### What this task involves
What is needed is an exact copy of the entries below, with the pictures left out.
(Beginning of Material to process)
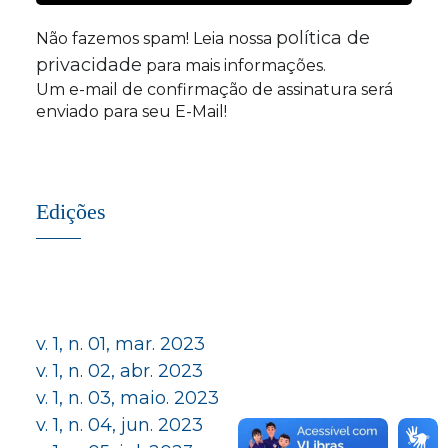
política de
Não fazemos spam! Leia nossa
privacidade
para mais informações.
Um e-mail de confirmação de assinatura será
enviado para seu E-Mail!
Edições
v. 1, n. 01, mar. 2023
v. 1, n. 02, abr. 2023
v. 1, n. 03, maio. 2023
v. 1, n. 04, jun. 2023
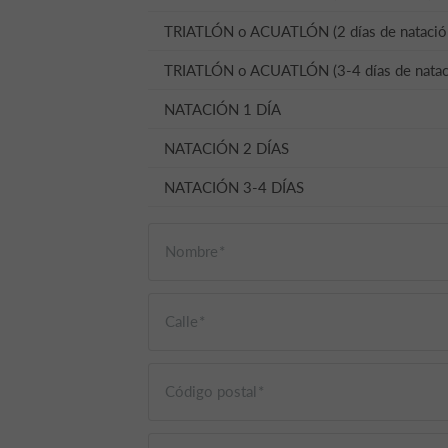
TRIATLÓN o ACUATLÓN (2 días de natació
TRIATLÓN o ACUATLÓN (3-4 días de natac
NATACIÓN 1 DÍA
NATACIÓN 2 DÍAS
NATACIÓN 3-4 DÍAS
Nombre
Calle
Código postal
(End of Material to process)
### Output
política de
Não fazemos spam! Leia nossa
privacidade
para mais informações.
Um e-mail de confirmação de assinatura será
enviado para seu E-Mail!
Edições
v. 1, n. 01, mar. 2023
v. 1, n. 02, abr. 2023
v. 1, n. 03, maio. 2023
v. 1, n. 04, jun. 2023
TRIATLÓN o ACUATLÓN (2 días de natació
TRIATLÓN o ACUATLÓN (3-4 días de natac
NATACIÓN 1 DÍA
NATACIÓN 2 DÍAS
NATACIÓN 3-4 DÍAS
Nombre
Calle
Código postal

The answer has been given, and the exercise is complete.